口直し


「紫乃、ちょっとこっち来い」

 ストロベリーサンデーを味わっていたダンテが紫乃を手招きした。
 どうしたのだろうと彼の元へ行くと、彼自身の膝の上に座るよう促される。

「ここに座って」

「……また変なこと考えてるでしょ」

「そんなことねぇよ」

 ほら早く、とダンテは数回自分の膝をポンポンと叩く。経験上、このようなことをさせるダンテは何かよからぬことを考えていることを、紫乃は学んでいた。だから警戒して無言で拒否の態度を示していたのだが、

「早くしねぇとアイスが溶けちまうだろ。座るだけでいいから」

 と言われ、再び座るよう促された。
 紫乃は小さく溜息をつくと、渋々ダンテの膝の上に腰をおろした。

「……それで、どうしたの?」

 ダンテはスプーンでアイスを掬い、口に含む。

「舌が冷たくなった」

「ウエハースを食べればいいでしょう」

 ストロベリーサンデーにはウエハースが添えられていたのだが、既にダンテは食べてしまったようだ。
 ウエハースは、アイスを食べて冷たくなった舌の味覚と感覚を取り戻すためのもの。真っ先に食べてどうするの、と若干非難の視線を浴びせるが、ダンテは気にすることなく話を続ける。

「実はウエハースより効果の高いものがあってね」

「何かあったかしら?」

 ウエハースより舌の感覚を取り戻すことに適任なものがあるのだろうか。

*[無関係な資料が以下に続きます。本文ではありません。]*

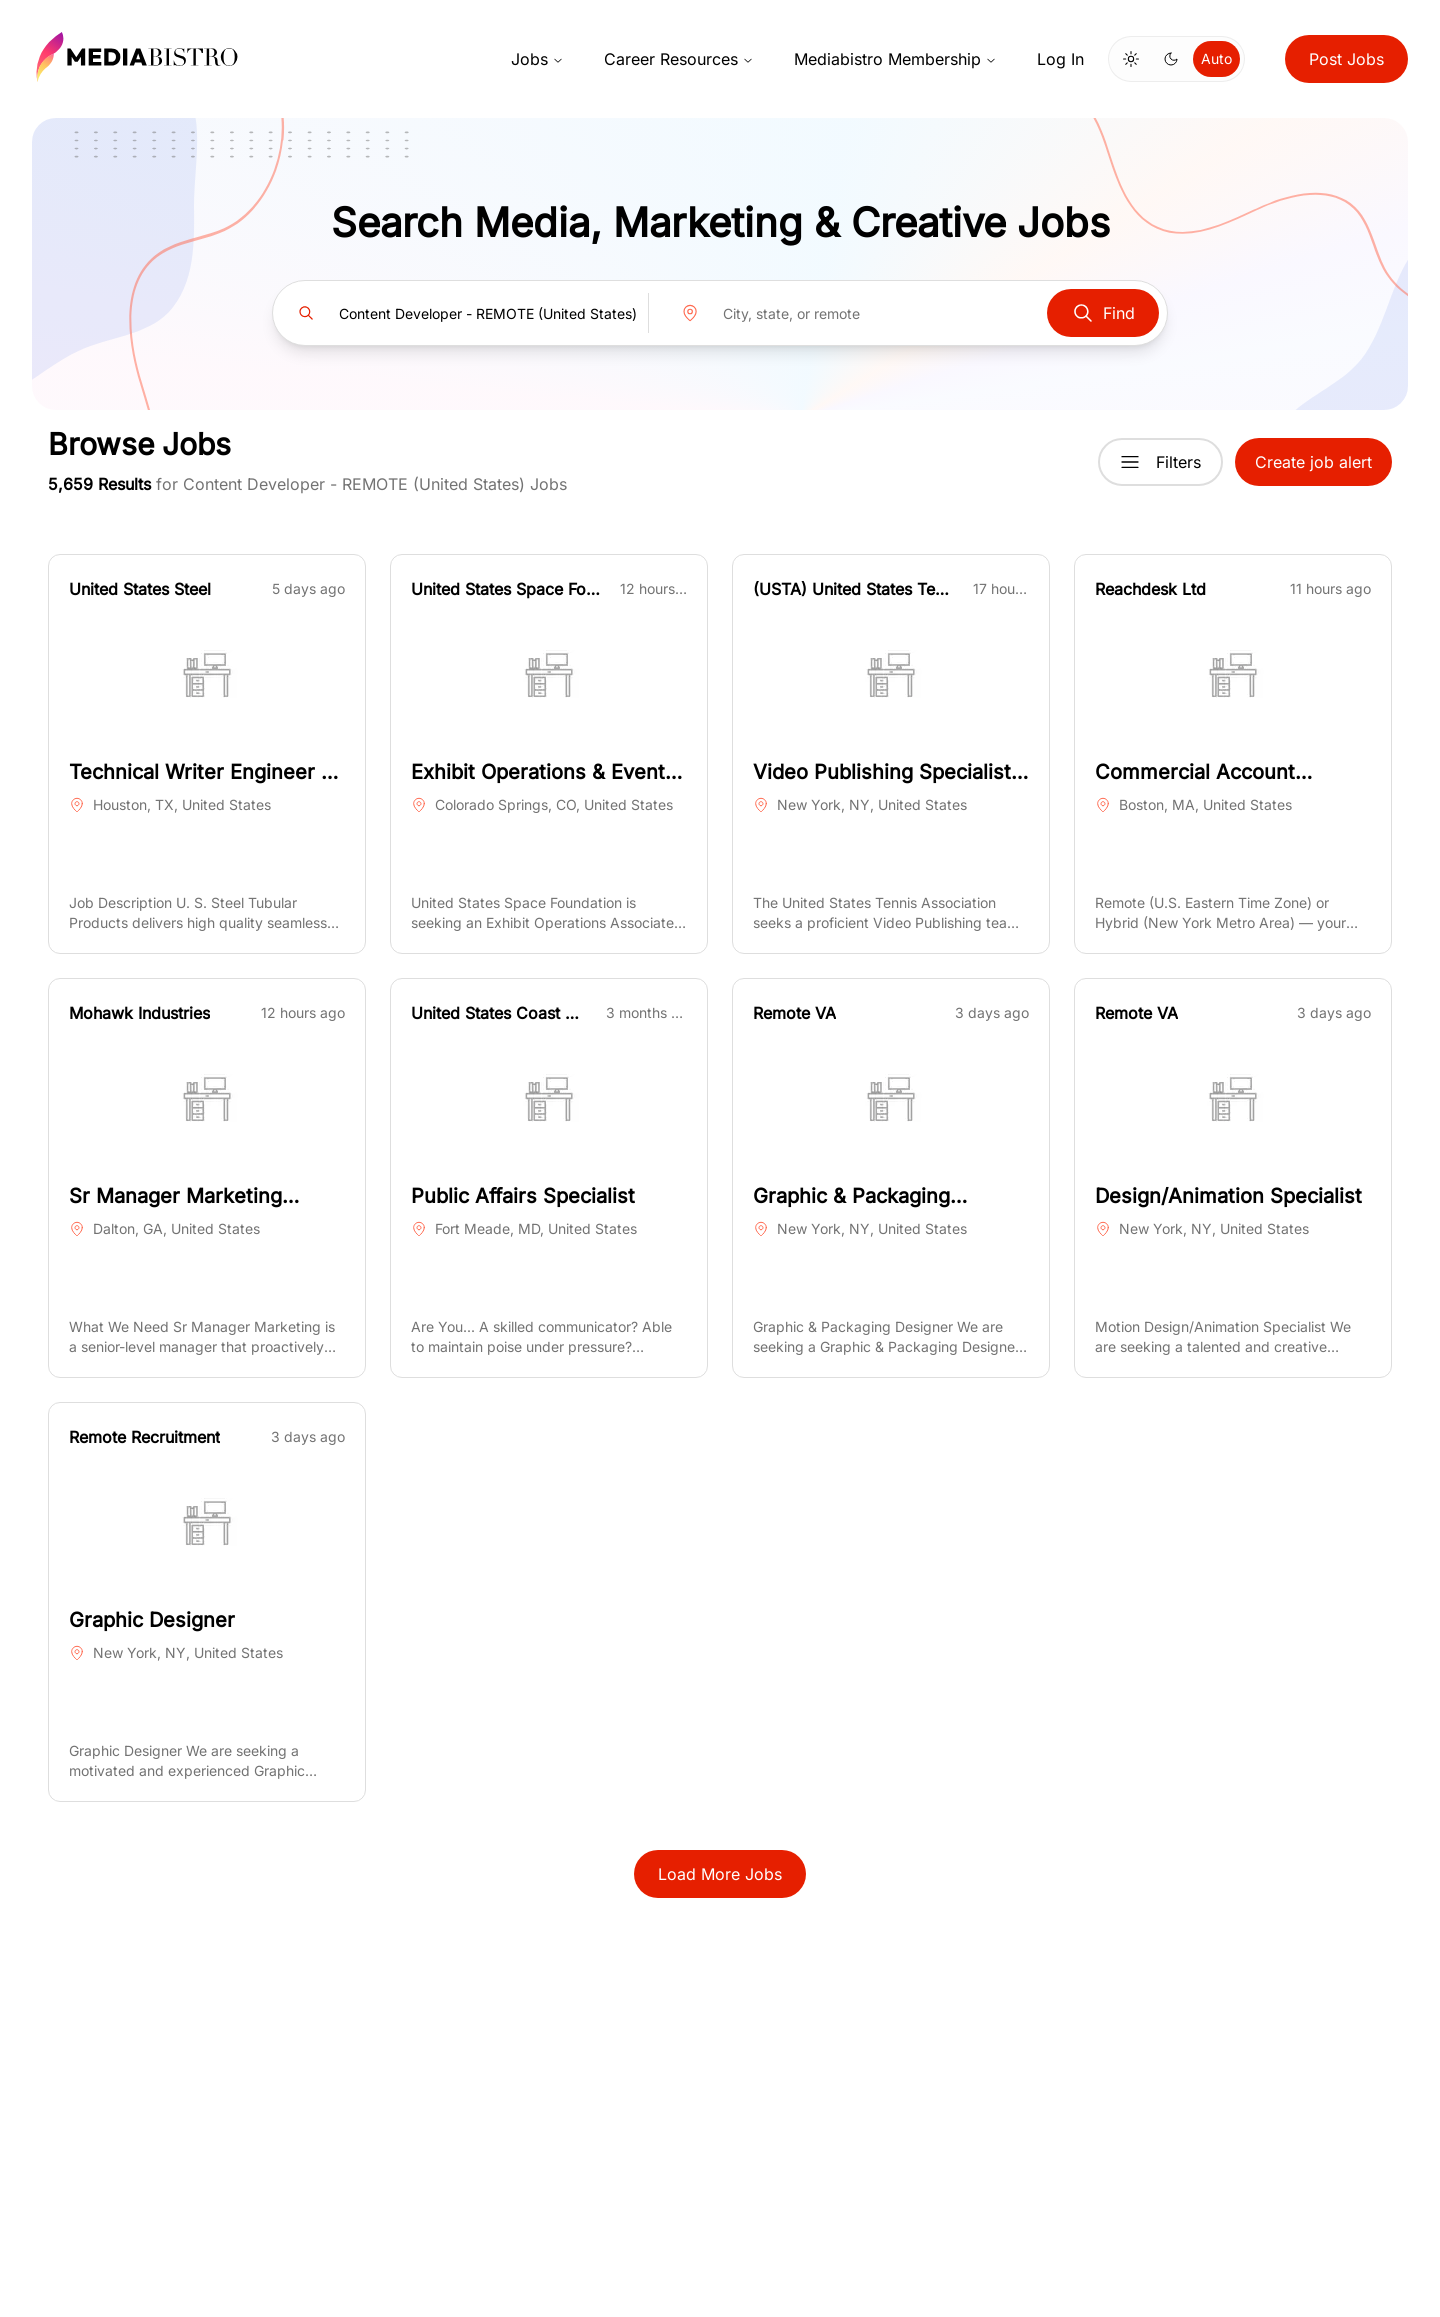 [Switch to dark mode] (1171, 59)
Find (1103, 313)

紫乃は疑問に思いながら他の食べ物を思い浮かべるが、クッキーやワッフルくらいしか候補が出てこない。
 わからないとダンテに視線で伝えると、ダンテは楽しそうに笑い、紫乃の唇を自分のそれで塞いだ。

「んっ」

 紫乃の唇に触れると、アイスで冷たくなったダンテの唇にじんわりと温もりが広がっていく。

「ダン……んぅ……」

 突然のキスに困惑して恋人の名を呼ぼうとしたが、それを狙っていたかのようにダンテが舌を口腔内に侵入させてきた。唇よりも冷たさの増した舌が、紫乃の舌に絡まる。温度差に驚いて舌を引っ込めた。
 しかし、退路などなく、紫乃の舌はダンテに捕らわれ、しばらくの間ダンテに口腔内を蹂躙された。
 紫乃はすっかり脱力してしまい、解放された頃には頬は上気し、目元は生理的な涙で濡れていた。

「んー、最高の口直しだな」

 ダンテはぺろりと唇を舐めた。その仕草が存外に色っぽく、紫乃の胸が高鳴る。だが、恥ずかしさでそんな気持ちになったことを知られたくない紫乃は、視線をそらした。

「……あのねぇ……」

「俺は紫乃のキスで口直ししたいんだけどな。それに、まだアイスが残ってる」

「ウエハース食べてよ」

「ふむ……それじゃあ、ウエハース取り出すからちょっとどいてくれるか」

 まだ余っているウエハースを取るため、ダンテは紫乃の背中をポンポンと軽く叩き、立ち上がらせようとする。が、紫乃は一向に動こうとしない。

「紫乃」

「……だめ……」

「ん?」

「……立て……ないの……」

 先程のキスで脱力させられたおかげで、紫乃は自力で立ち上がるどころか、足腰に力を入れることすら叶わなかった。

「紫乃は相変わらずキスに弱いな」

 キスだけじゃなく、ココも弱いけどな。
 ダンテはにやりと笑うと、スカートをたくし上げて中に手を入れ、指先で布地を撫ぜる。

「ひゃ……っ」

 最も敏感な箇所に触れられた紫乃が、身体をぴくりと反応させた。

「んじゃ、このまま食べるから、紫乃は俺に口直ししくれよ」

 とても満足気な笑みを浮かべたダンテを見た紫乃は、最初からこうするつもりだったのか、と彼の企みに気付いた。それと同時に、最初から断っておけば良かった、と後悔した。

 結局、紫乃が解放されたのは、ダンテがストロベリーサンデーを全て食べ終わり、彼の部屋でホイップクリームよりも甘い時間を過ごしてからだった。